AI Test Case Generator
title: Building My First AI Agent (and Breaking It)
description: Exploring AI agents using Ollama and understanding the gap between reasoning and execution
Building My First AI Agent (and Breaking It)
While exploring AI agents and tools like Multica, I wanted to understand what actually happens behind the scenes instead of just using a polished UI. So I decided to build a very simple AI agent locally using Ollama.
The goal was straightforward: give a task, let the agent respond, and then execute something based on that response.
The Setup
I created a basic Python script that:
- Takes user input
- Sends it to a local LLM (via Ollama)
- Prints the response
- Performs an action if a URL is detected
At this point, it was more of a “thinking + acting” loop rather than a full-fledged agent.
The Task
I gave the agent this instruction:
“Go to google.com and check all components on the website and write test case name for positive, negative and edge cases”
The response looked good:
- It returned the correct URL (
https://www.google.com) - It generated meaningful test cases
- Everything seemed to be working
The Unexpected Behavior
After generating the response, the browser opened automatically.

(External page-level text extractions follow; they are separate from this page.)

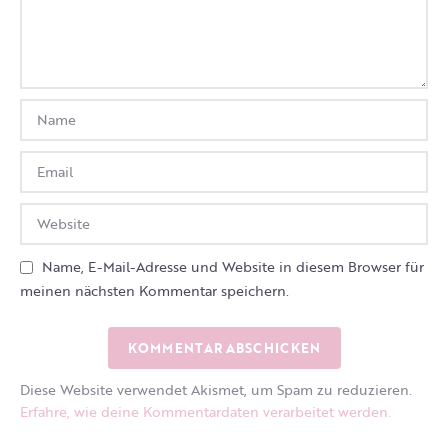
Name, E-Mail-Adresse und Website in diesem Browser für
meinen nächsten Kommentar speichern.
Diese Website verwendet Akismet, um Spam zu reduzieren.
Erfahre, wie deine Kommentardaten verarbeitet werden.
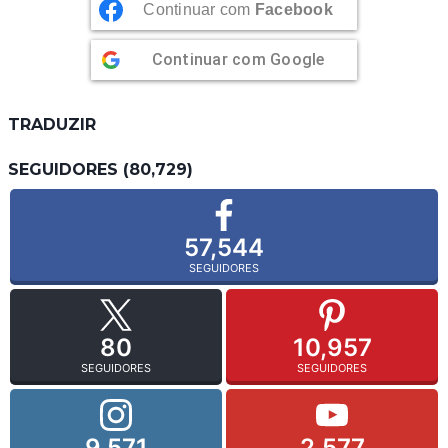
Continuar com
Facebook
Continuar com
Google
TRADUZIR
SEGUIDORES (80,729)
57,544
SEGUIDORES
80
10,957
SEGUIDORES
SEGUIDORES
9,571
2,577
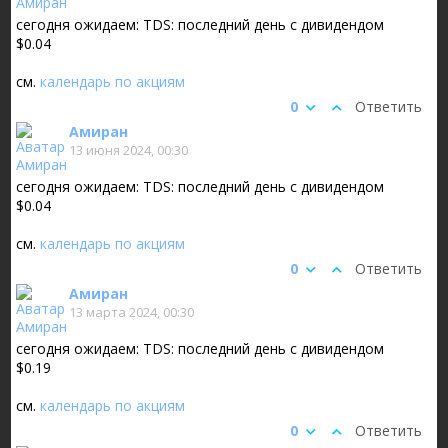
сегодня ожидаем: TDS: последний день с дивидендом
$0.04
см.
календарь по акциям
0
Ответить
Амиран
13 июня 2024, 00:30
сегодня ожидаем: TDS: последний день с дивидендом
$0.04
см.
календарь по акциям
0
Ответить
Амиран
13 марта 2024, 00:30
сегодня ожидаем: TDS: последний день с дивидендом
$0.19
см.
календарь по акциям
0
Ответить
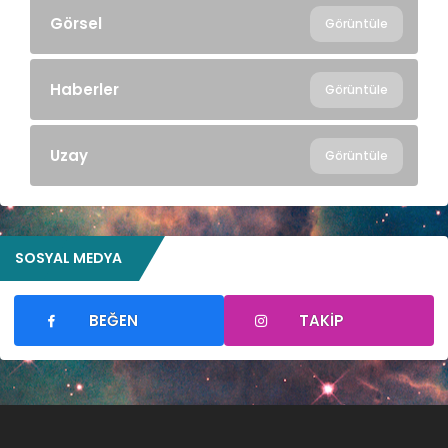
Görsel
Görüntüle
Haberler
Görüntüle
Uzay
Görüntüle
SOSYAL MEDYA
BEĞEN
TAKIP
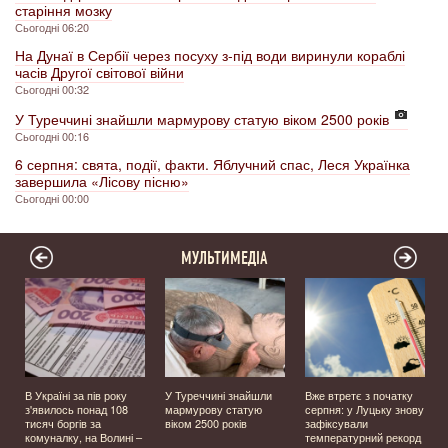
старіння мозку
Сьогодні 06:20
На Дунаї в Сербії через посуху з-під води виринули кораблі
часів Другої світової війни
Сьогодні 00:32
У Туреччині знайшли мармурову статую віком 2500 років
Сьогодні 00:16
6 серпня: свята, події, факти. Яблучний спас, Леся Українка
завершила «Лісову пісню»
Сьогодні 00:00
МУЛЬТИМЕДІА
В Україні за пів року
У Туреччині знайшли
Вже втретє з початку
з'явилось понад 108
мармурову статую
серпня: у Луцьку знову
тисяч боргів за
віком 2500 років
зафіксували
комуналку, на Волині –
температурний рекорд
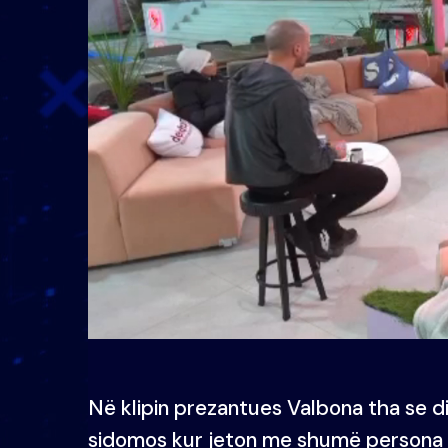
Në klipin prezantues Valbona tha se d
sidomos kur jeton me shumë persona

But instead of opening Google, it opened a Bing search page with the entire response as the search query.
Something like:
Here is the URL: [https://www.google.com](https://www.google.com) ...
* full test case explanation
What Went Wrong
The issue wasn’t with the model.
It was with my assumption.
I had written logic like:
if "http" in output:
webbrowser.open(output)
This meant I was passing the entire AI response to the browser instead of extracting just the URL.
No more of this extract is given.